2. A cast-iron main pipe conveys water at pressure head of 100 m and has a diameter of 0.8 m. Calculate the thickness of the wall for the pipe given that the maximum permissible tensile stress is 20 MPa and specific gravity of water is 10KN/m³.

An axially loaded bar made of brass and steel has dimensions as shown in the figure below.

Two axial forces P1 and P2 are acting in the direction shown at points A and B respectively with P1=30 kN and P2= 15kN. The Modulus of Elasticity for steel and brass are given as 210 and 105 GPa respectively.
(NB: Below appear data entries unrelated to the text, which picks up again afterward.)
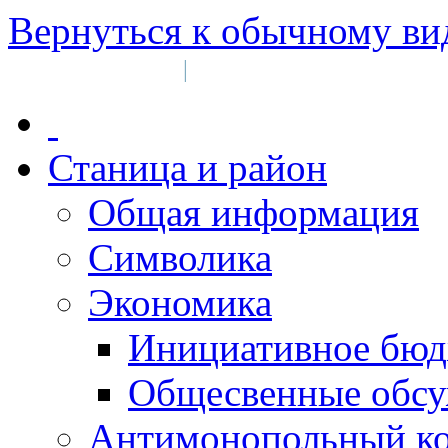
Вернуться к обычному ви
Войти на сайт
Регистрация
|
Станица и район
Общая информация
Символика
Экономика
Инициативное бюд
Общесвенные обс
Антимонопольный к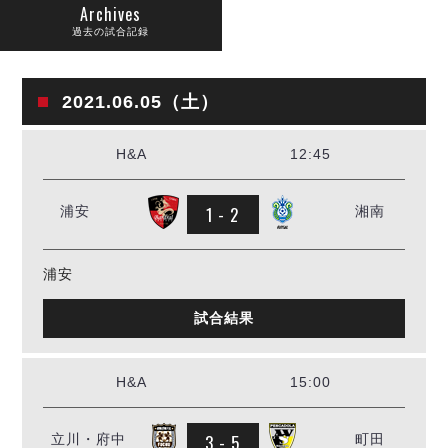
リーグ概要
ABOUT US
個人ランキング｜第2PK
Archives
ペスカドーラ町田
過去の試合記録
湘南ベルマーレ
メットライフ生命Ｆ２リーグ
リーグ概要
過去の記録
ARCHIVE
ボアルース長野
2021.06.05（土）
名古屋オーシャンズ
試合日程
日本フットサルリーグについて
過去の試合記録
シュライカー大阪
プロジェクト
PROJECT
順位表
大会概要
H&A
12:45
ボルクバレット北九州
戦績表
リーグ要項
01
ディビジョン1 試合記録
DIVISION
バサジィ大分
警告・退場・出場停止選手
クラブライセンス関連
ABeam AWARD
ディビジョン2 試合記録
1 - 2
浦安
湘南
個人ランキング｜ゴール
アリーナ観戦マナー&ルール
メットライフ生命Ｆ２リーグ
Ｆリーグカップ 試合記録
個人ランキング｜シュート
個人ランキング｜シュート成功率
浦安
リーグ統計データ
ヴォスクオーレ仙台
個人ランキング｜第2PK
マルバ水戸FC
試合結果
記念ゴール
リガーレヴィア葛飾
メットライフ生命Ｆリーグカップ 2026
ハットトリック
Y．S．C．C．横浜
02
H&A
15:00
DIVISION
担当審判員
ヴィンセドール白山
試合日程・結果
アグレミーナ浜松
大会概要
3 - 5
選手の通算記録（Ｆ１）
立川・府中
町田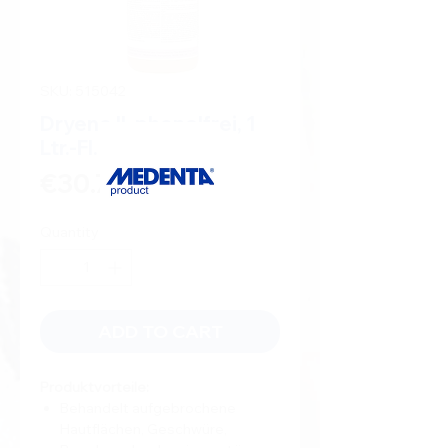
SKU: 515042
Dryene II, phenolfrei, 1
Ltr.-Fl.
Price
€30.70
Quantity
*
ADD TO CART
Produktvorteile:
Behandelt aufgebrochene
Hautflächen, Geschwüre,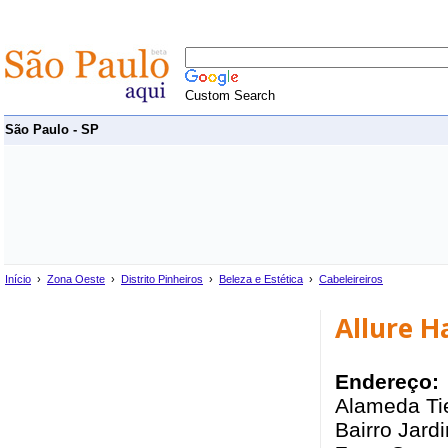
Custom Search
São Paulo - SP
Início
›
Zona Oeste
›
Distrito Pinheiros
›
Beleza e Estética
›
Cabeleireiros
Allure H
Endereço:
Alameda Tie
Bairro Jardi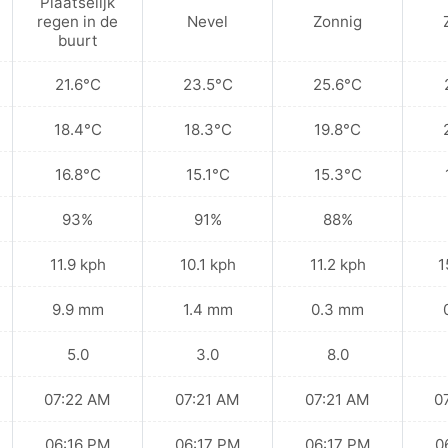
Plaatselijk
regen in de
Nevel
Zonnig
buurt
21.6°C
23.5°C
25.6°C
18.4°C
18.3°C
19.8°C
16.8°C
15.1°C
15.3°C
93%
91%
88%
11.9 kph
10.1 kph
11.2 kph
1
9.9 mm
1.4 mm
0.3 mm
5.0
3.0
8.0
07:22 AM
07:21 AM
07:21 AM
0
06:16 PM
06:17 PM
06:17 PM
0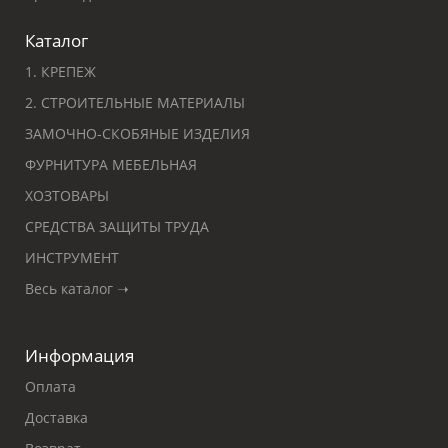
Каталог
1. КРЕПЕЖ
2. СТРОИТЕЛЬНЫЕ МАТЕРИАЛЫ
ЗАМОЧНО-СКОБЯНЫЕ ИЗДЕЛИЯ
ФУРНИТУРА МЕБЕЛЬНАЯ
ХОЗТОВАРЫ
СРЕДСТВА ЗАЩИТЫ ТРУДА
ИНСТРУМЕНТ
Весь каталог ➝
Информация
Оплата
Доставка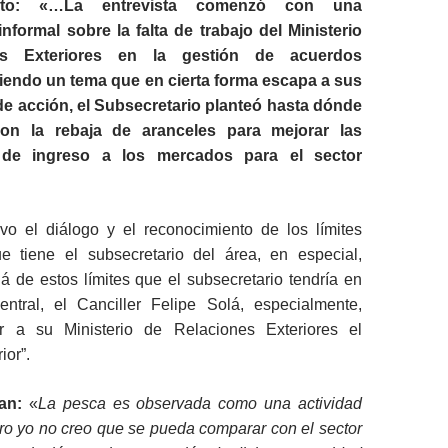
to:
«…La entrevista comenzó con una
nformal sobre la falta de trabajo del Ministerio
es Exteriores en la gestión de acuerdos
iendo un tema que en cierta forma escapa a sus
de acción, el Subsecretario planteó hasta dónde
con la rebaja de aranceles para mejorar las
s de ingreso a los mercados para el sector
vo el diálogo y el reconocimiento de los límites
e tiene el subsecretario del área, en especial,
á de estos límites que el subsecretario tendría en
entral, el Canciller Felipe Solá, especialmente,
ar a su Ministerio de Relaciones Exteriores el
ior”.
an:
«
La pesca es observada como una actividad
pero yo no creo que se pueda comparar con el sector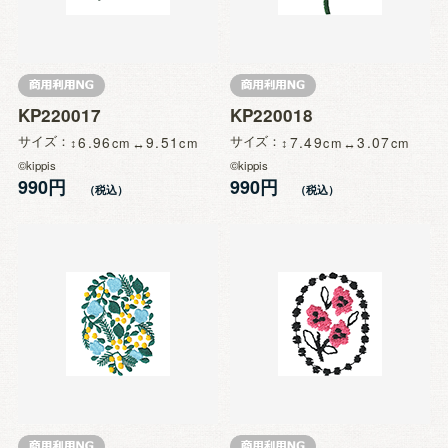
KP220017
KP220018
サイズ
6.96
9.51
サイズ
7.49
3.07
©kippis
©kippis
990円
990円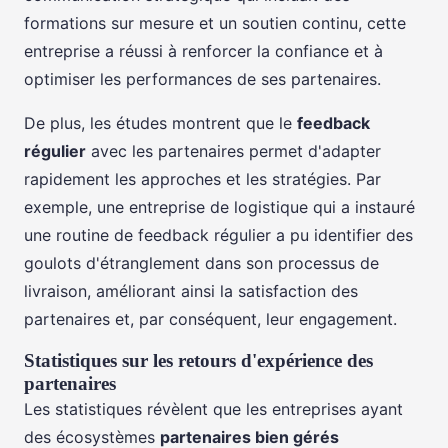
formations sur mesure et un soutien continu, cette
entreprise a réussi à renforcer la confiance et à
optimiser les performances de ses partenaires.
De plus, les études montrent que le
feedback
régulier
avec les partenaires permet d'adapter
rapidement les approches et les stratégies. Par
exemple, une entreprise de logistique qui a instauré
une routine de feedback régulier a pu identifier des
goulots d'étranglement dans son processus de
livraison, améliorant ainsi la satisfaction des
partenaires et, par conséquent, leur engagement.
Statistiques sur les retours d'expérience des
partenaires
Les statistiques révèlent que les entreprises ayant
des écosystèmes
partenaires bien gérés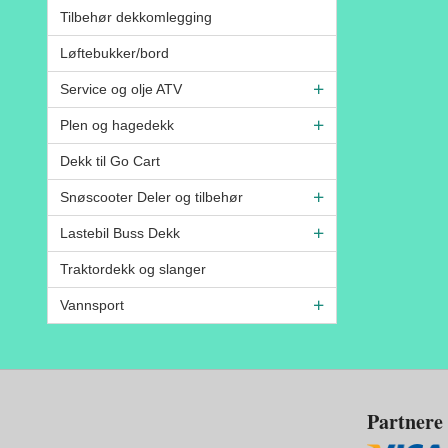
Tilbehør dekkomlegging
Løftebukker/bord
Service og olje ATV
Plen og hagedekk
Dekk til Go Cart
Snøscooter Deler og tilbehør
Lastebil Buss Dekk
Traktordekk og slanger
Vannsport
Partnere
Calculate

1. The maximum normal stress in the steel and brass sections
2. The displacement at the free end A

1. A horizontal beam ABCDEFG is loaded as shown in the figure below.

Calculate the reactions and forces acting at different points on the beam and draw the shearing force and bending moment diagrams.

2. A contilever beam which is 2m long is loaded with a point load of 1.4 kN at its free end and a uniformly distributed load of 3.4 kN per meter length running over 1.2 m from the fixed end. The cross section of the cantilever beam is rectangular with dimensions 80mm by 160mm and it is made of material with a modulus of elasticity of 10 GPa. Calculate the deflation at the free end.

A rectangular beam with cross sectional dimensions of 250mm (depth) and 150mm (width) is subjected to a maximum bending moment of 750kNm. UNder such loading determine

1. The maximu stress in the beam
2. The radius of curveture for that portion of the beam where the bending is maximum given the value of the Young`s Modulus of elasticity for the beam material is 200GPa.
3. The value of longitudinal stress at a distance of 65mm from the top surface of the beam.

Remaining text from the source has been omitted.